I agree with you. I am also used to this. nil should never == true, and
neither be == false. Every comparison with nil should just fail.

if true
p ‘code is executed’
end

if false
p ‘code is not executed’
end

if nil
p ‘code is not executed’
end

unless nil
p ‘code is not executed’
end

if nil
p ‘code is not executed’
else
p ‘code is not executed’
end

But I actually like rubys behaviour as well: I somehow think it’s
logically
wrong, but practical.

matu wrote:

Dave B. wrote:

False and nil are two quite different concepts and should not be
conflated.

I agree with you. I am also used to this. nil should never == true, and
neither be == false. Every comparison with nil should just fail.

Well, I suggest you actually try the expression ‘nil == false’ in irb.
I think you’ll be happy to see that it is false. Nil in ruby does NOT
equal false.
As in my earlier post, it only is conditionally false, which is a whole
different beast.

Regards
Stefan (apeiros)

matu wrote:

False and nil are two quite different concepts and should not be
conflated.

I agree with you. I am also used to this. nil should never == true, and
neither be == false. Every comparison with nil should just fail.

Code style should prefer the if condition to pass in positive and
happy-path
situations. Further, the condition should also be stated positively.

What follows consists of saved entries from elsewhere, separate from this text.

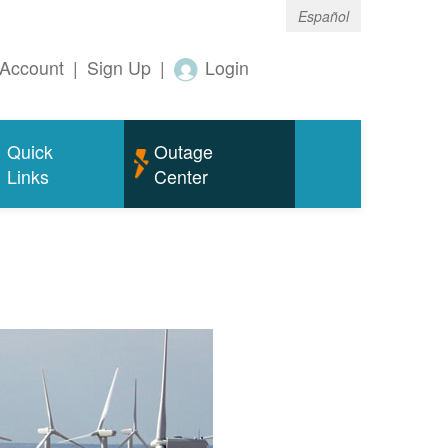
Español
Account
|
Sign Up
|
Login
Quick
Outage
Links
Center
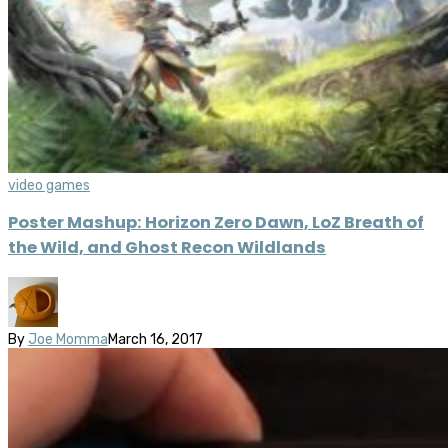
video games
Poster Mashup: Horizon Zero Dawn, LoZ Breath of
the Wild, and Ghost Recon Wildlands
By
Joe Momma
March 16, 2017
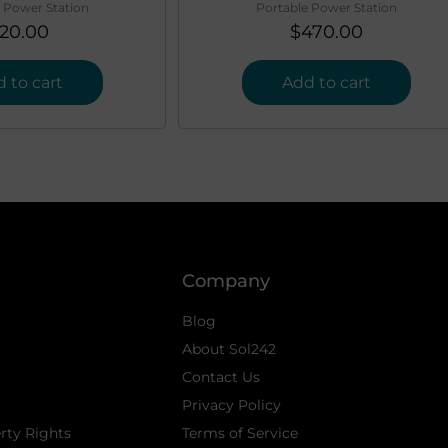
 Power Station
Portable Power Station
20.00
$
470.00
 to cart
Add to cart
Company
Blog
About Sol242
Contact Us
Privacy Policy
erty Rights
Terms of Service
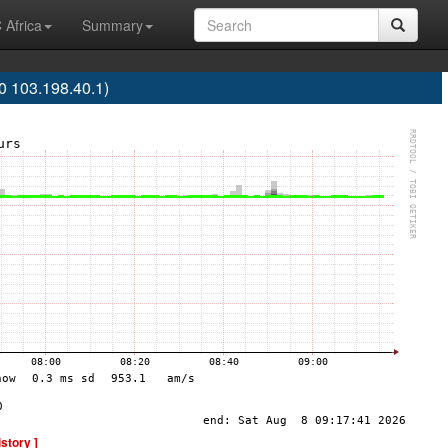
 Africa
Summary
 103.198.40.1)
istory ]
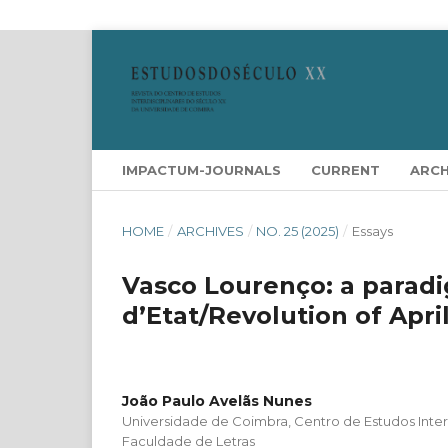
IMPACTUM-JOURNALS
CURRENT
ARCH
HOME
/
ARCHIVES
/
NO. 25 (2025)
/
Essays
Vasco Lourenço: a paradi
d’Etat/Revolution of April
João Paulo Avelãs Nunes
Universidade de Coimbra, Centro de Estudos Interd
Faculdade de Letras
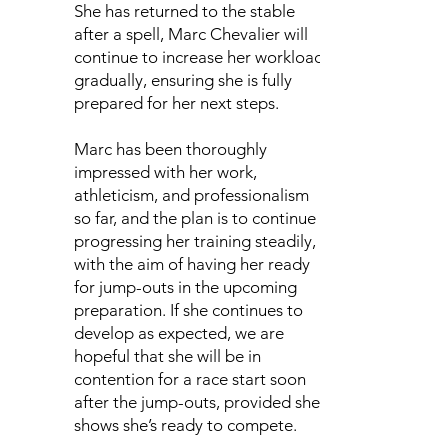
She has returned to the stable
after a spell, Marc Chevalier will
continue to increase her workload
gradually, ensuring she is fully
prepared for her next steps.
Marc has been thoroughly
impressed with her work,
athleticism, and professionalism
so far, and the plan is to continue
progressing her training steadily,
with the aim of having her ready
for jump-outs in the upcoming
preparation. If she continues to
develop as expected, we are
hopeful that she will be in
contention for a race start soon
after the jump-outs, provided she
shows she’s ready to compete.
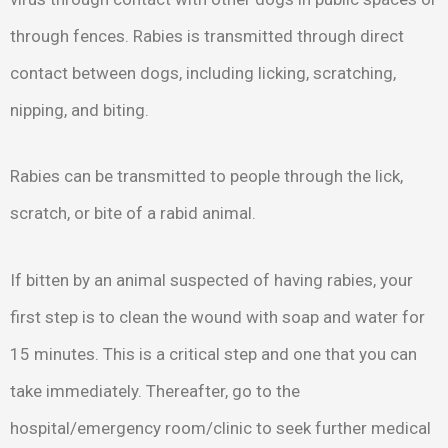
through fences. Rabies is transmitted through direct
contact between dogs, including licking, scratching,
nipping, and biting.
Rabies can be transmitted to people through the lick,
scratch, or bite of a rabid animal.
If bitten by an animal suspected of having rabies, your
first step is to clean the wound with soap and water for
15 minutes. This is a critical step and one that you can
take immediately. Thereafter, go to the
hospital/emergency room/clinic to seek further medical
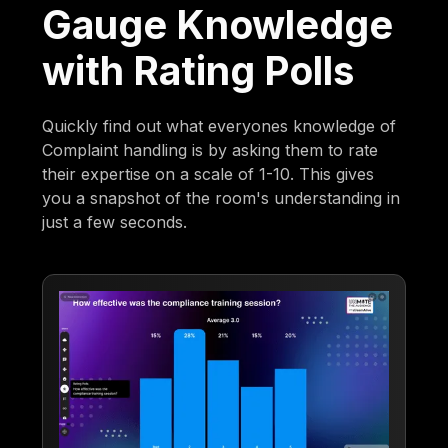
Gauge Knowledge
with Rating Polls
Quickly find out what everyones knowledge of
Complaint handling is by asking them to rate
their expertise on a scale of 1-10. This gives
you a snapshot of the room's understanding in
just a few seconds.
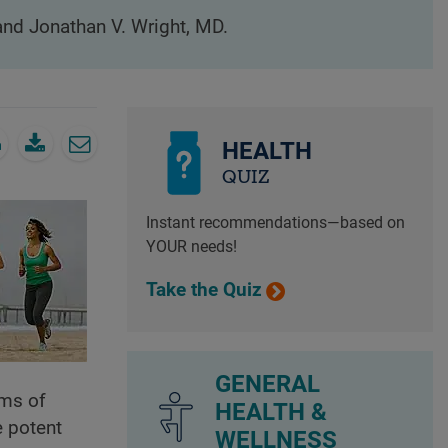
 and Jonathan V. Wright, MD.
HEALTH
QUIZ
Instant recommendations—based on
YOUR needs!
Take the Quiz
GENERAL
oms of
HEALTH &
e potent
WELLNESS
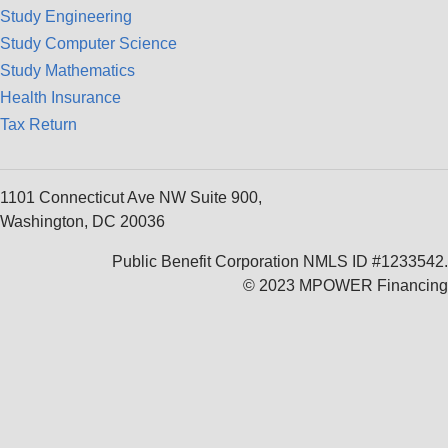
Study Engineering
Study Computer Science
Study Mathematics
Health Insurance
Tax Return
1101 Connecticut Ave NW Suite 900,
Washington, DC 20036
Public Benefit Corporation NMLS ID #1233542.
© 2023 MPOWER Financing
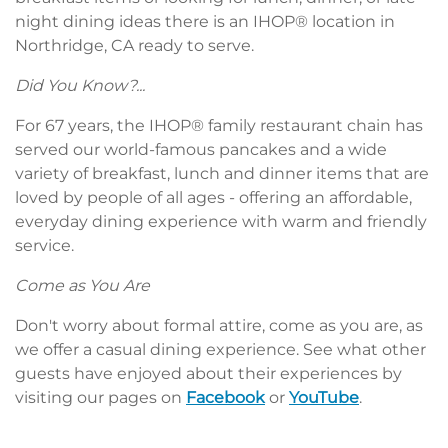
night dining ideas there is an IHOP® location in
Northridge, CA ready to serve.
Did You Know?...
For 67 years, the IHOP® family restaurant chain has
served our world-famous pancakes and a wide
variety of breakfast, lunch and dinner items that are
loved by people of all ages - offering an affordable,
everyday dining experience with warm and friendly
service.
Come as You Are
Don't worry about formal attire, come as you are, as
we offer a casual dining experience. See what other
guests have enjoyed about their experiences by
visiting our pages on
Facebook
or
YouTube
.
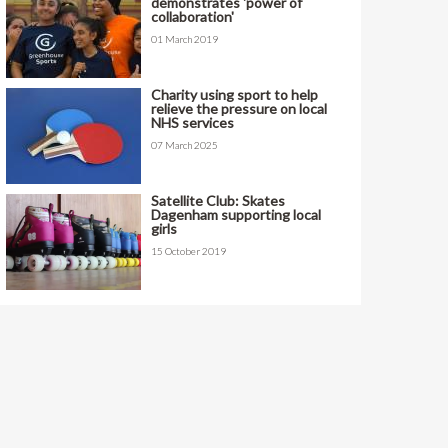
demonstrates 'power of
collaboration'
01 March 2019
Charity using sport to help
relieve the pressure on local
NHS services
07 March 2025
Satellite Club: Skates
Dagenham supporting local
girls
15 October 2019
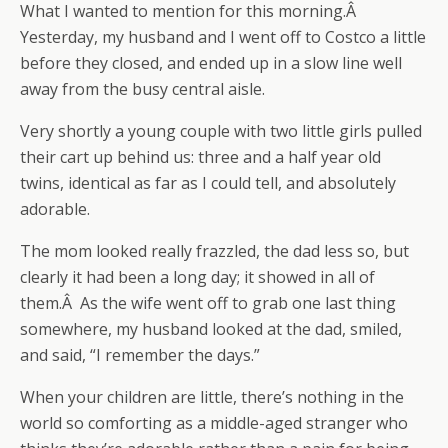
What I wanted to mention for this morning.Â
Yesterday, my husband and I went off to Costco a little
before they closed, and ended up in a slow line well
away from the busy central aisle.
Very shortly a young couple with two little girls pulled
their cart up behind us: three and a half year old
twins, identical as far as I could tell, and absolutely
adorable.
The mom looked really frazzled, the dad less so, but
clearly it had been a long day; it showed in all of
them.Â As the wife went off to grab one last thing
somewhere, my husband looked at the dad, smiled,
and said, “I remember the days.”
When your children are little, there’s nothing in the
world so comforting as a middle-aged stranger who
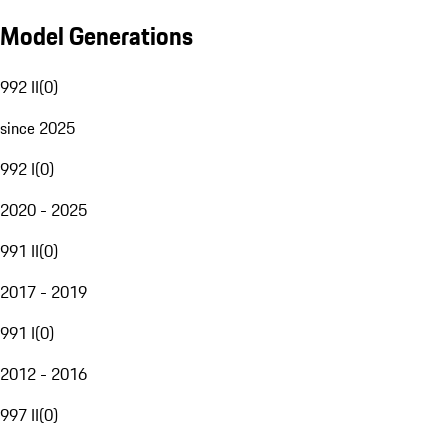
Model Generations
992 II
(
0
)
since 2025
992 I
(
0
)
2020 - 2025
991 II
(
0
)
2017 - 2019
991 I
(
0
)
2012 - 2016
997 II
(
0
)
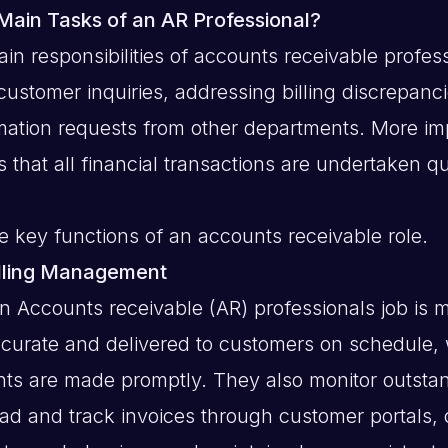
Main Tasks of an AR Professional?
in responsibilities of accounts receivable profes
customer inquiries, addressing billing discrepanc
mation requests from other departments. More imp
 that all financial transactions are undertaken q
 key functions of an accounts receivable role.
illing Management
an Accounts receivable (AR) professionals job is 
ccurate and delivered to customers on schedule,
ts are made promptly. They also monitor outsta
ad and track invoices through customer portals,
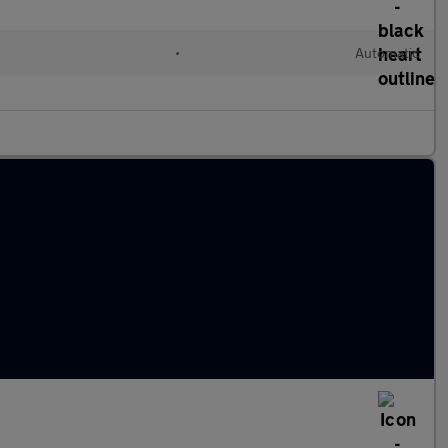
•
Automatic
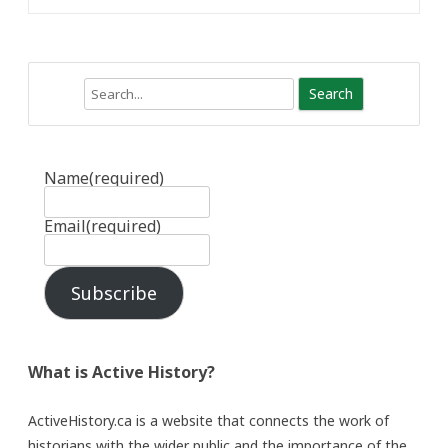
Search
Name
(required)
Email
(required)
Subscribe
What is Active History?
ActiveHistory.ca is a website that connects the work of
historians with the wider public and the importance of the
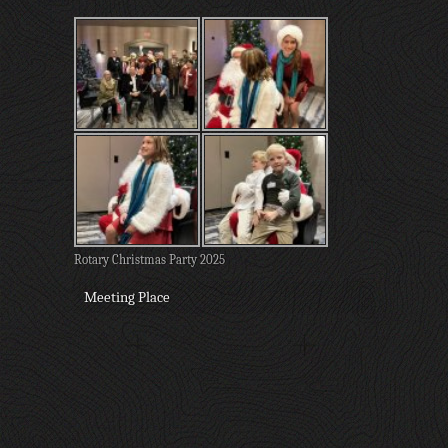
Rotary Christmas Party 2025
Meeting Place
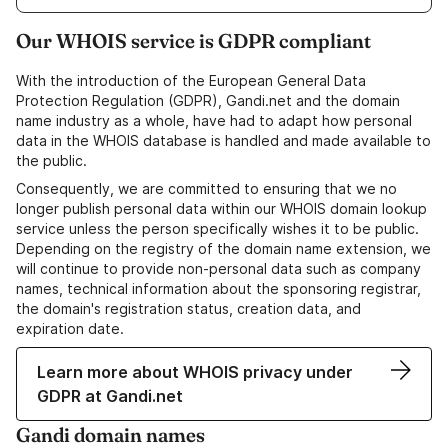
Our WHOIS service is GDPR compliant
With the introduction of the European General Data
Protection Regulation (GDPR), Gandi.net and the domain
name industry as a whole, have had to adapt how personal
data in the WHOIS database is handled and made available to
the public.
Consequently, we are committed to ensuring that we no
longer publish personal data within our WHOIS domain lookup
service unless the person specifically wishes it to be public.
Depending on the registry of the domain name extension, we
will continue to provide non-personal data such as company
names, technical information about the sponsoring registrar,
the domain's registration status, creation data, and
expiration date.
Learn more about WHOIS privacy under
GDPR at Gandi.net
Gandi domain names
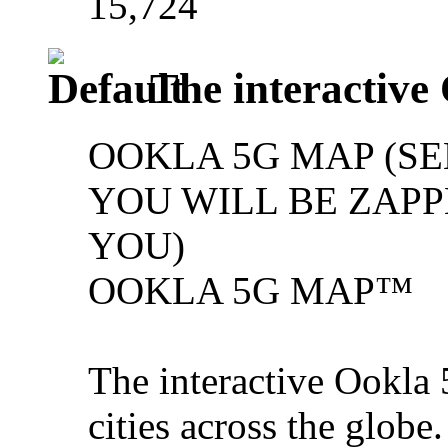
15,724
The interactive
OOKLA 5G MAP (SE
YOU WILL BE ZAPPE
YOU)
OOKLA 5G MAP™
The interactive Ookla 
cities across the glob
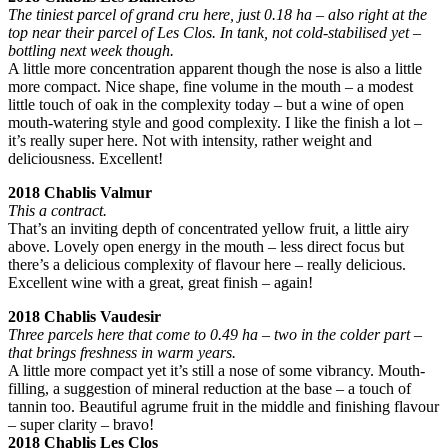
The tiniest parcel of grand cru here, just 0.18 ha – also right at the
top near their parcel of Les Clos. In tank, not cold-stabilised yet –
bottling next week though.
A little more concentration apparent though the nose is also a little
more compact. Nice shape, fine volume in the mouth – a modest
little touch of oak in the complexity today – but a wine of open
mouth-watering style and good complexity. I like the finish a lot –
it’s really super here. Not with intensity, rather weight and
deliciousness. Excellent!
2018 Chablis Valmur
This a contract.
That’s an inviting depth of concentrated yellow fruit, a little airy
above. Lovely open energy in the mouth – less direct focus but
there’s a delicious complexity of flavour here – really delicious.
Excellent wine with a great, great finish – again!
2018 Chablis Vaudesir
Three parcels here that come to 0.49 ha – two in the colder part –
that brings freshness in warm years.
A little more compact yet it’s still a nose of some vibrancy. Mouth-
filling, a suggestion of mineral reduction at the base – a touch of
tannin too. Beautiful agrume fruit in the middle and finishing flavour
– super clarity – bravo!
2018 Chablis Les Clos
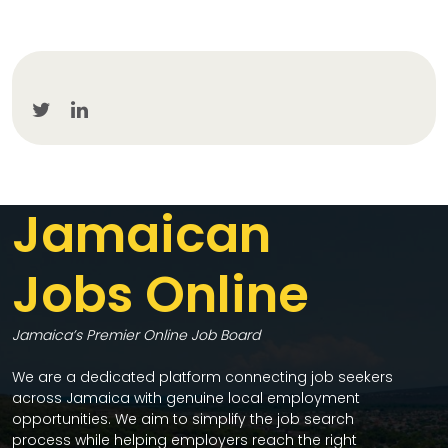
Jamaican
Jobs Online
Jamaica’s Premier Online Job Board
We are a dedicated platform connecting job seekers
across Jamaica with genuine local employment
opportunities. We aim to simplify the job search
process while helping employers reach the right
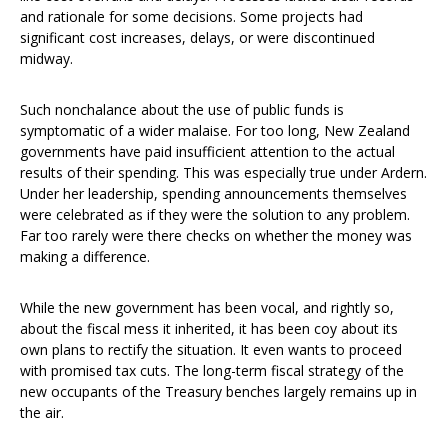
and rationale for some decisions. Some projects had
significant cost increases, delays, or were discontinued
midway.
Such nonchalance about the use of public funds is
symptomatic of a wider malaise. For too long, New Zealand
governments have paid insufficient attention to the actual
results of their spending. This was especially true under Ardern.
Under her leadership, spending announcements themselves
were celebrated as if they were the solution to any problem.
Far too rarely were there checks on whether the money was
making a difference.
While the new government has been vocal, and rightly so,
about the fiscal mess it inherited, it has been coy about its
own plans to rectify the situation. It even wants to proceed
with promised tax cuts. The long-term fiscal strategy of the
new occupants of the Treasury benches largely remains up in
the air.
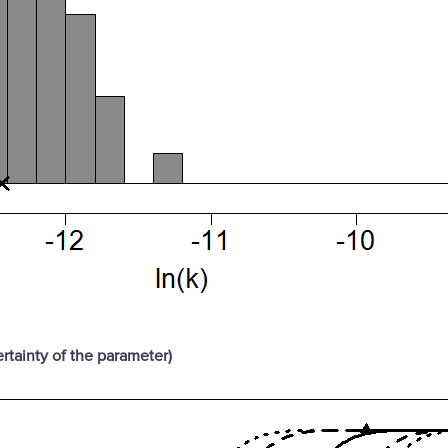
rtainty of the parameter)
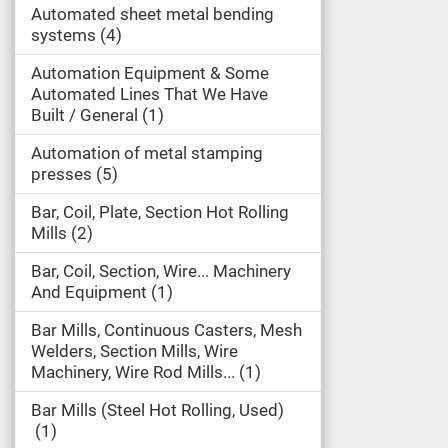
Automated sheet metal bending
systems
4
Automation Equipment & Some
Automated Lines That We Have
Built / General
1
Automation of metal stamping
presses
5
Bar, Coil, Plate, Section Hot Rolling
Mills
2
Bar, Coil, Section, Wire... Machinery
And Equipment
1
Bar Mills, Continuous Casters, Mesh
Welders, Section Mills, Wire
Machinery, Wire Rod Mills...
1
Bar Mills (Steel Hot Rolling, Used)
1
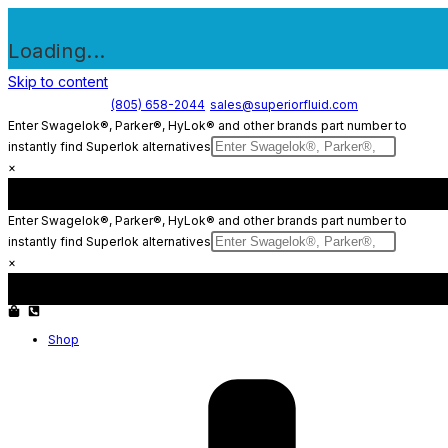
Loading...
Skip to content
(805) 658-2044
sales@superiorfluid.com
Enter Swagelok®, Parker®, HyLok® and other brands part number to
instantly find Superlok alternatives
×
Enter Swagelok®, Parker®, HyLok® and other brands part number to
instantly find Superlok alternatives
×
Shop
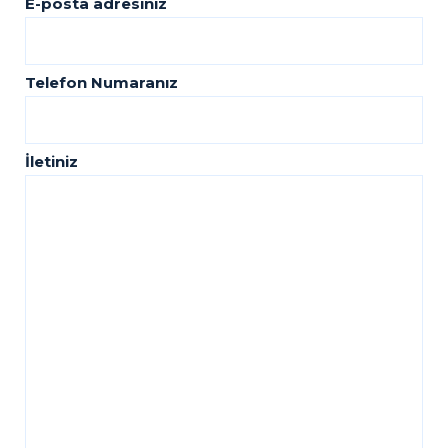
E-posta adresiniz
Telefon Numaranız
İletiniz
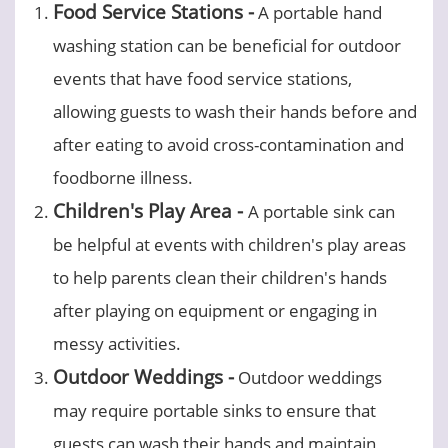
Food Service Stations -
A portable hand
washing station can be beneficial for outdoor
events that have food service stations,
allowing guests to wash their hands before and
after eating to avoid cross-contamination and
foodborne illness.
Children's Play Area -
A portable sink can
be helpful at events with children's play areas
to help parents clean their children's hands
after playing on equipment or engaging in
messy activities.
Outdoor Weddings -
Outdoor weddings
may require portable sinks to ensure that
guests can wash their hands and maintain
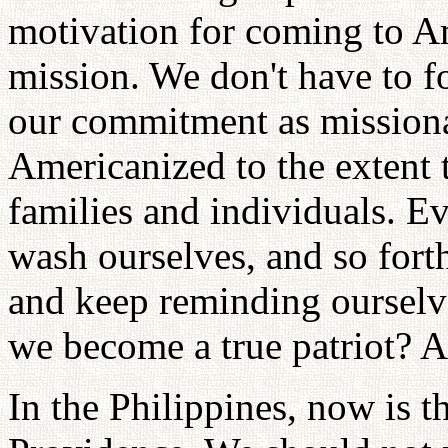
motivation for coming to A
mission. We don't have to f
our commitment as mission
Americanized to the extent 
families and individuals. E
wash ourselves, and so forth
and keep reminding oursel
we become a true patriot? A
In the Philippines, now is t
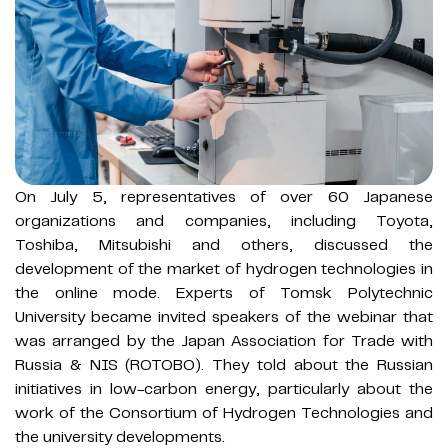
On July 5, representatives of over 60 Japanese
organizations and companies, including Toyota,
Toshiba, Mitsubishi and others, discussed the
development of the market of hydrogen technologies in
the online mode. Experts of Tomsk Polytechnic
University became invited speakers of the webinar that
was arranged by the Japan Association for Trade with
Russia & NIS (ROTOBO). They told about the Russian
initiatives in low-carbon energy, particularly about the
work of the Consortium of Hydrogen Technologies and
the university developments.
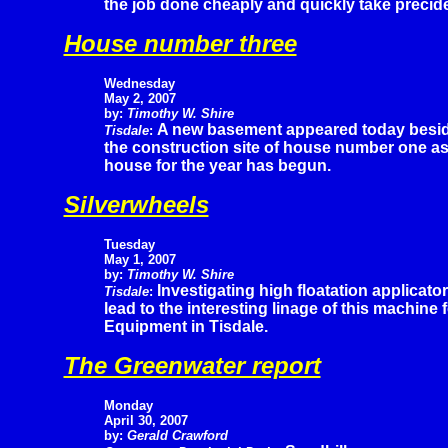
the job done cheaply and quickly take preciden
House number three
Wednesday
May 2, 2007
by:
Timothy W. Shire
A new basement appeared today besi
Tisdale
:
the construction site of house number one as 
house for the year has begun.
Silverwheels
Tuesday
May 1, 2007
by:
Timothy W. Shire
Investigating high floatation applicato
Tisdale
:
lead to the interesting linage of this machine
Equipment in Tisdale.
The Greenwater report
Monday
April 30, 2007
by:
Gerald Crawford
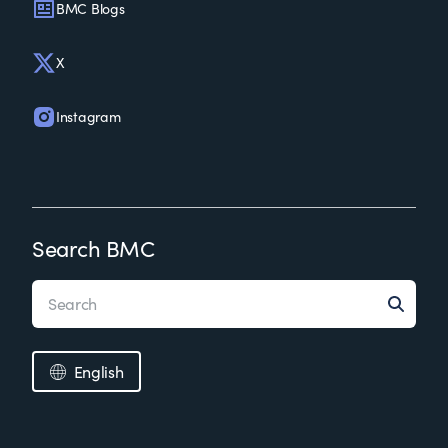
BMC Blogs
X
Instagram
Search BMC
English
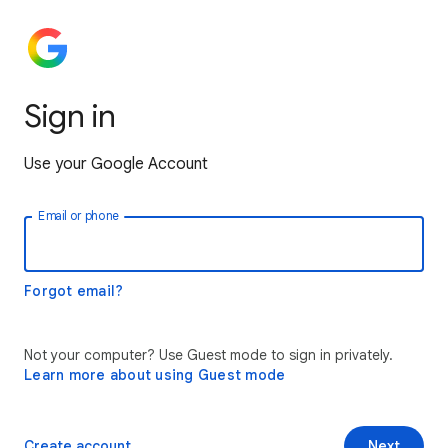
Sign in
Use your Google Account
Email or phone
Forgot email?
Not your computer? Use Guest mode to sign in privately.
Learn more about using Guest mode
Create account
Next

You are asking to write extra code - if nil != my_object - for all of
your
positive situations. Then, “nil not equal” is a double negative - nil
and not.

However, Ruby is not stopping you from writing programmer-hostile code
everywhere. Go ahead and write the extra ‘nil !=’ if you must!

But I actually like rubys behaviour as well: I somehow think it’s logically
wrong, but practical.

Sorry! (-:

Always remember anyone can write code that a compiler can read. It’s a
much
bigger challenge to write code a colleague can understand.

Phlip wrote:

And he covered that in his examples. He was using == false as a shortcut
to say “conditionally false”.

thank you :slight_smile:

Stefan R. wrote:

equal false.
As in my earlier post, it only is conditionally false, which is a whole
different beast.

And he covered that in his examples. He was using == false as a shortcut
to say
“conditionally false”.

On Sun, Aug 24, 2008 at 1:26 PM, matu [email protected] wrote:

Dave B. wrote:

False and nil are two quite different concepts and should not be
conflated.

I agree with you. I am also used to this. nil should never == true, and
neither be == false. Every comparison with nil should just fail.

Every comparison with nil (except with itself) does fail.

“unless foo” is not a comparison of foo with false, it is exactly
equivalent to “if not foo”.

You seem to be recommending an SQL-style 3-value logic which is
arguably useful in the context of SQL (though arguing that is a good
way to start a fight among different factions of database idealists),
but would, I think, have been a very bad choice for Ruby.

Ruby instead uses a two valued logic in which every expression must be
true or false in a boolean context. Given that, nil being false is the
only sensible answer. If you had to have it any other way, the only
even minimally acceptable way I can conceive would be nil being
unacceptable in a boolean context (such that it would raise an
exception if used in such a context), so you’d have to either do
exception trapping or explicitly test for nils. While it would
invalidate a lot of compact ruby idioms, you could argue that it would
be cleaner in some respects, and it avoids the three-value logic
problems.

On Sun, Aug 24, 2008 at 3:30 PM, Phlip [email protected] wrote:

For the second time so far: His statement is jargon, and is not to be taken
literally. His code sample showed what he meant!

It wasn’t “jargon”, it was simply imprecise. But that’s not the issue;
his code sample showed he wanted an SQL-style three-valued logic where
NULLs (nils) propagate, which is what I addressed in the message you
responded to… If you read beyond the first two sentences, (even
through the portion you quoted of the third) you would have realized
that. You are doing the same thing (reading one piece of a message
without paying attention to the rest and criticizing based on that in
isolation) that you seem to be upset at others doing.